**Information shown:**
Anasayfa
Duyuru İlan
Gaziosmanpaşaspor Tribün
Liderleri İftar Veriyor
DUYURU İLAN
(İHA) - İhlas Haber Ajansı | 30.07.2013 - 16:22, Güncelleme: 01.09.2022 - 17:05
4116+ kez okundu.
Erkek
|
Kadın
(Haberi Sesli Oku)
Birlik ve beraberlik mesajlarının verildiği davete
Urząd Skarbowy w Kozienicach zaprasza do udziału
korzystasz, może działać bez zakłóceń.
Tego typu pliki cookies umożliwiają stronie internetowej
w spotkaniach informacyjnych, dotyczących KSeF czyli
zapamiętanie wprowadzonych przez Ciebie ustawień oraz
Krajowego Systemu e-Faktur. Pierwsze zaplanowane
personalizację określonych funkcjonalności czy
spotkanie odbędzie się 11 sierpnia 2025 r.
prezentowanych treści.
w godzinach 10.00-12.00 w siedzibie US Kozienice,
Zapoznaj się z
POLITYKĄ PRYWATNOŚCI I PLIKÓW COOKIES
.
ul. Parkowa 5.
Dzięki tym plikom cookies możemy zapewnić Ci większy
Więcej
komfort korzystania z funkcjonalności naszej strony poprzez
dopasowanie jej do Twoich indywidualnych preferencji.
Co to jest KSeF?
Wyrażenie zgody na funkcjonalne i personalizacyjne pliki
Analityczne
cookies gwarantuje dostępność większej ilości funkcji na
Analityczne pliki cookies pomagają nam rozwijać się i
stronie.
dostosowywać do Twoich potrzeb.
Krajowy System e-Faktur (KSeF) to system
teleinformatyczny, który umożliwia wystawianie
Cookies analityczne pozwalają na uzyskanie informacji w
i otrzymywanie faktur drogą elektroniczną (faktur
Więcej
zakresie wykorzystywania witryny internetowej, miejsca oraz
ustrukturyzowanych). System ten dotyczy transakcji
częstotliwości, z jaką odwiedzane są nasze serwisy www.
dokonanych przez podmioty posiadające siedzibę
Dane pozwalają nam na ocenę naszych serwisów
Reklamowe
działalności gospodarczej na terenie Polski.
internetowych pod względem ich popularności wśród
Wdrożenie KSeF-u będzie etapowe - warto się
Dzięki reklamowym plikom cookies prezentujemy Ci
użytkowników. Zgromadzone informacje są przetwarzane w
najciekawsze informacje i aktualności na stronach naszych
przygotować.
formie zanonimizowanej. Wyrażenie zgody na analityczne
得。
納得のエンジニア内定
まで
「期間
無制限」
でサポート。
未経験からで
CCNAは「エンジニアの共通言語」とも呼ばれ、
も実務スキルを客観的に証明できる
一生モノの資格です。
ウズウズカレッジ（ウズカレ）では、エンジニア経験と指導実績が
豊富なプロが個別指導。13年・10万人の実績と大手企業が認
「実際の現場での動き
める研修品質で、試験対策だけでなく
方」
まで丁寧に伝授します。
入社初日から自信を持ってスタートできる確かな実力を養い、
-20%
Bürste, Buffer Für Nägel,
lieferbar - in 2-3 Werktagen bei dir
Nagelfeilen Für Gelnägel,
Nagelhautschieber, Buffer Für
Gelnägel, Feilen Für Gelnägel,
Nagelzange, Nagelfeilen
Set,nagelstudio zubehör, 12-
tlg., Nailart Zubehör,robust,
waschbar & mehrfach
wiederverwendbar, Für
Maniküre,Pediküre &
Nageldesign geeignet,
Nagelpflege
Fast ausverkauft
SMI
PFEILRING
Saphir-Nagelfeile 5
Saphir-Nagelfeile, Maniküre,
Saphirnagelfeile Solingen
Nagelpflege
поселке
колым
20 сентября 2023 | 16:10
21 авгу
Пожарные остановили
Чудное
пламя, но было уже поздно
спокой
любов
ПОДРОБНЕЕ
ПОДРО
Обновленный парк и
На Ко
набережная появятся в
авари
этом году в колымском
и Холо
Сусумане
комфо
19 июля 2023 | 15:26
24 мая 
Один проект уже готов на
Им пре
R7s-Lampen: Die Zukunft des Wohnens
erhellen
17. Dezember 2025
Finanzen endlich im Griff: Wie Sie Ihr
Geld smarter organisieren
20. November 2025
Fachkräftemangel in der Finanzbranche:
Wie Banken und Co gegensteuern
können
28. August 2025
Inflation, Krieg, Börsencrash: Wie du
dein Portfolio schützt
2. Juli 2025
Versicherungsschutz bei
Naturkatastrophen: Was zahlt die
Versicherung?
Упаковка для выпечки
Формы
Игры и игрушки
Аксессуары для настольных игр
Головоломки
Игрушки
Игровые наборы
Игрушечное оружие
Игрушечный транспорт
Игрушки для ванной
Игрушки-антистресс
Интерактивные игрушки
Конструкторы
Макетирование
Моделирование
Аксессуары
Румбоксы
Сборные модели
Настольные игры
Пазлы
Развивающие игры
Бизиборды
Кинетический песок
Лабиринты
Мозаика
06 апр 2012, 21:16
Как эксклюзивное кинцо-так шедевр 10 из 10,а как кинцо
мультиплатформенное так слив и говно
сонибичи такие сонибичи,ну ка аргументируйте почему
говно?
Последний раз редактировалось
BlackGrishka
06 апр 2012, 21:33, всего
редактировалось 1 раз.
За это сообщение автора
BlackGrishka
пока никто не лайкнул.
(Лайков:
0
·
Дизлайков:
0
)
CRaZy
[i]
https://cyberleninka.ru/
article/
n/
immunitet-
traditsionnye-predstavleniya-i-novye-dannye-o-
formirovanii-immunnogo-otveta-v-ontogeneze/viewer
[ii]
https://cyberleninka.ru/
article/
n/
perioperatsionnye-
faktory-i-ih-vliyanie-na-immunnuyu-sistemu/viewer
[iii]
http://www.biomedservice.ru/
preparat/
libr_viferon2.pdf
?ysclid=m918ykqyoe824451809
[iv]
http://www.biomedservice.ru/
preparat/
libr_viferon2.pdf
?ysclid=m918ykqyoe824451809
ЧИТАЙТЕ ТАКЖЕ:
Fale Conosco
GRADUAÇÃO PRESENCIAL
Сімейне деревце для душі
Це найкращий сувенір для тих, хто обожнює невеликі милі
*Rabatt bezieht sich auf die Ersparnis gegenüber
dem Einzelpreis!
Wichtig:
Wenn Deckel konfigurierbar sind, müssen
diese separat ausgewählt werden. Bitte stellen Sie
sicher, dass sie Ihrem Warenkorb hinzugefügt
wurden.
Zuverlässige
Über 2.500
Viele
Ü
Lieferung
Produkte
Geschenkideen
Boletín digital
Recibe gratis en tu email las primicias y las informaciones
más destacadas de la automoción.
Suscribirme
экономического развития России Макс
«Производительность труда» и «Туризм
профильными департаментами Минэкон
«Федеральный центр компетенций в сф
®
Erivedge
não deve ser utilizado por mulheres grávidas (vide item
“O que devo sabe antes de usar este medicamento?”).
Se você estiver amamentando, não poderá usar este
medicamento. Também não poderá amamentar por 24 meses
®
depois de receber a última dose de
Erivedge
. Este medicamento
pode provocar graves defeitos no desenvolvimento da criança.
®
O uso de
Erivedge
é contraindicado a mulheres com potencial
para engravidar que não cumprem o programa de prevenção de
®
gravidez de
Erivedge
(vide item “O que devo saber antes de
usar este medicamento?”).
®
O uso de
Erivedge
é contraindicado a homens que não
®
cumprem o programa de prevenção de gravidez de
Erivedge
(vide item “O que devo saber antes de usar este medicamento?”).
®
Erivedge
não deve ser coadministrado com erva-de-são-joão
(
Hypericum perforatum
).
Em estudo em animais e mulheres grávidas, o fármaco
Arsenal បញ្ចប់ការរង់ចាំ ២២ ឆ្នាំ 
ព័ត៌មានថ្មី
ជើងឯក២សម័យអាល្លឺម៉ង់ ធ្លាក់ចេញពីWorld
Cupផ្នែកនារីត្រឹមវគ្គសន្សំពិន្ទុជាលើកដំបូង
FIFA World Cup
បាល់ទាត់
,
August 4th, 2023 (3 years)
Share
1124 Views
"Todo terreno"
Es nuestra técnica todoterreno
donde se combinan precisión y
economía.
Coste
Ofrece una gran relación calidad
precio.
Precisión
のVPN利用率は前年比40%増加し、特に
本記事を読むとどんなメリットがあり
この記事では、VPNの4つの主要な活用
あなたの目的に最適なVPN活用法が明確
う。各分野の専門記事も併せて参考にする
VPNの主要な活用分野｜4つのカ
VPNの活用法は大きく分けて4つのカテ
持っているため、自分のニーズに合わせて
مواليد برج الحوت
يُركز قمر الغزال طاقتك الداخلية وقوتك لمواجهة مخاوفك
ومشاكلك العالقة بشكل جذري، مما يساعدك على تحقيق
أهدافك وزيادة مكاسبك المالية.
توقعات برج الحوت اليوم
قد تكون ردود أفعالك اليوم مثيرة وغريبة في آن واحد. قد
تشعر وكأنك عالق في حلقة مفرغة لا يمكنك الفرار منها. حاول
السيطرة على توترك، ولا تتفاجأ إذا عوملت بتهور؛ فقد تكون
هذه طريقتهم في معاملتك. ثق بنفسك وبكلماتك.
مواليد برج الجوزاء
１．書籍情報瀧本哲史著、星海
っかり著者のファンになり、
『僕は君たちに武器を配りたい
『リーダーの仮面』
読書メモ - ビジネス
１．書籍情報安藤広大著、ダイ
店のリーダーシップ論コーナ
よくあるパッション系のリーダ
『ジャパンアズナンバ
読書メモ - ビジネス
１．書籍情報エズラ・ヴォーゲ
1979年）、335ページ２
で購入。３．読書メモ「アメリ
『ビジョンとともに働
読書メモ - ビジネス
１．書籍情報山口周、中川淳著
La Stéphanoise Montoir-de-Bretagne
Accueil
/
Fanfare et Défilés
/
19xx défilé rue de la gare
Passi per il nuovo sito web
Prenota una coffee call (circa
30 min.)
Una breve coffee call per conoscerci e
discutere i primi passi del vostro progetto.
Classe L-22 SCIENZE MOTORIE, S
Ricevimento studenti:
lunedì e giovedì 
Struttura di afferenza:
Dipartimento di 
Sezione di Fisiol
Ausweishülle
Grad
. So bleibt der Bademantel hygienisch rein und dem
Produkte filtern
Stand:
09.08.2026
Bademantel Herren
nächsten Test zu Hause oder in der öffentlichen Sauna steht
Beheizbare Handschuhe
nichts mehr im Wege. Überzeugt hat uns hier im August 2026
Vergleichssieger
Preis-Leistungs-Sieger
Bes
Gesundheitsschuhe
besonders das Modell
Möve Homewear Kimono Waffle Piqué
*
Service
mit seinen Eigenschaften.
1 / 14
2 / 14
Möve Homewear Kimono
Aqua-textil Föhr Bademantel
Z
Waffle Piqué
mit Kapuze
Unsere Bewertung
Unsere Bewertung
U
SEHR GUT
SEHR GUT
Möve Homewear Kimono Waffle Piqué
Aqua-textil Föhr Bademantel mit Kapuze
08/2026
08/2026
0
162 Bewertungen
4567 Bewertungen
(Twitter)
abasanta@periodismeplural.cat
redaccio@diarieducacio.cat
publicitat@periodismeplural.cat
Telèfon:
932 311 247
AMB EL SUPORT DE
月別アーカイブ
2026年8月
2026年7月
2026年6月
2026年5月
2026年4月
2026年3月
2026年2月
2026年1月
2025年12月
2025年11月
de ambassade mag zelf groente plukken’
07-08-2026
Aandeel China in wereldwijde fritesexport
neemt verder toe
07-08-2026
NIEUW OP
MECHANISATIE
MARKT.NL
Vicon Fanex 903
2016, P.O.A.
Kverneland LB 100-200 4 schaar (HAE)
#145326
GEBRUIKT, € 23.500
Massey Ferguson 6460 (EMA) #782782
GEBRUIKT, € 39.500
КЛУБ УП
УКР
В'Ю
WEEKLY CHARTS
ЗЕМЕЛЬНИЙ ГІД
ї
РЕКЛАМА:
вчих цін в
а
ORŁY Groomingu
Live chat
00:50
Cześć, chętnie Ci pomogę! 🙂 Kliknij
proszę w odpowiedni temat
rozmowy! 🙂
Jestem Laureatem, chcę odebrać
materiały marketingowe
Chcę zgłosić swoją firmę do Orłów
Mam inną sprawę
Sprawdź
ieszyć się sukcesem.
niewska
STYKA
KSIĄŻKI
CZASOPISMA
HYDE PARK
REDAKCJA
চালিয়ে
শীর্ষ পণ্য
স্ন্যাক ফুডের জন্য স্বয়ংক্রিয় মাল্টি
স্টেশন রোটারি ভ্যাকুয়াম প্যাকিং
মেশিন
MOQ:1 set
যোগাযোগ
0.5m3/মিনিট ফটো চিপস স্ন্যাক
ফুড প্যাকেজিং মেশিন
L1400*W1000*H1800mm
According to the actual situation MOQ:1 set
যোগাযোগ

**Task goal:** Take the first line of the material above as the start and the line that contains "w spotkaniach informacyjnych, dotyczących" as the end. Output only that span, every line exactly as it stands.

**Exercise result:**
Anasayfa
Duyuru İlan
Gaziosmanpaşaspor Tribün
Liderleri İftar Veriyor
DUYURU İLAN
(İHA) - İhlas Haber Ajansı | 30.07.2013 - 16:22, Güncelleme: 01.09.2022 - 17:05
4116+ kez okundu.
Erkek
|
Kadın
(Haberi Sesli Oku)
Birlik ve beraberlik mesajlarının verildiği davete
Urząd Skarbowy w Kozienicach zaprasza do udziału
korzystasz, może działać bez zakłóceń.
Tego typu pliki cookies umożliwiają stronie internetowej
w spotkaniach informacyjnych, dotyczących KSeF czyli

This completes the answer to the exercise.